> **Required action**: Scan the records below for the string "Arjantin" and return every line where it appears.
Source information START
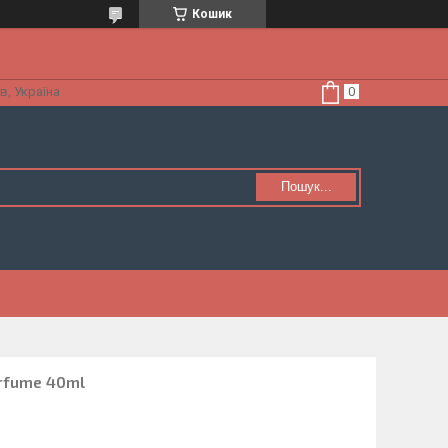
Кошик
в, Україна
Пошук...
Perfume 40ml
Source information END
Source information START
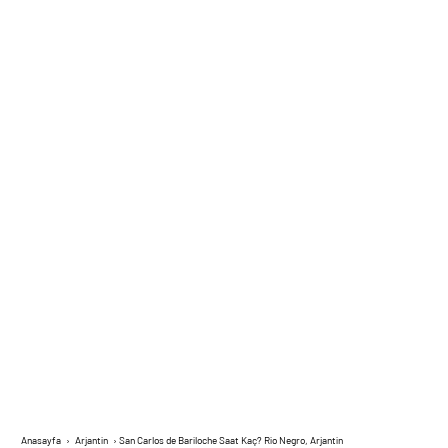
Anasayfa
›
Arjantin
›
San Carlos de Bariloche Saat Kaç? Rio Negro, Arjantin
Source information END
> **Completed task**:
Arjantin
San Carlos de Bariloche Saat Kaç? Rio Negro, Arjantin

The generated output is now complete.